#### Task input ####
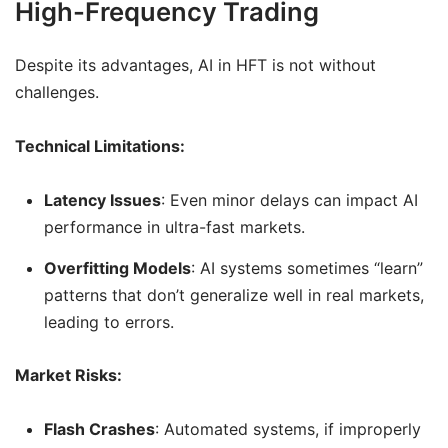
High-Frequency Trading
Despite its advantages, AI in HFT is not without
challenges.
Technical Limitations:
Latency Issues
: Even minor delays can impact AI
performance in ultra-fast markets.
Overfitting Models
: AI systems sometimes “learn”
patterns that don’t generalize well in real markets,
leading to errors.
Market Risks:
Flash Crashes
: Automated systems, if improperly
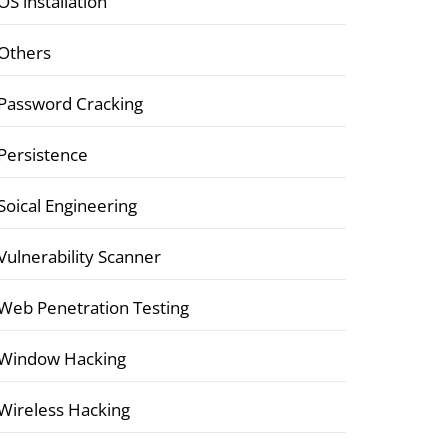
OS installation
Others
Password Cracking
Persistence
Soical Engineering
Vulnerability Scanner
Web Penetration Testing
Window Hacking
Wireless Hacking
####
## Problem description
Print the listing exactly, pictures excluded.

## Your response
High-Frequency Trading
Despite its advantages, AI in HFT is not without
challenges.
Technical Limitations:
Latency Issues
: Even minor delays can impact AI
performance in ultra-fast markets.
Overfitting Models
: AI systems sometimes “learn”
patterns that don’t generalize well in real markets,
leading to errors.
Market Risks:
Flash Crashes
: Automated systems, if improperly
OS installation
Others
Password Cracking
Persistence
Soical Engineering
Vulnerability Scanner
Web Penetration Testing
Window Hacking
Wireless Hacking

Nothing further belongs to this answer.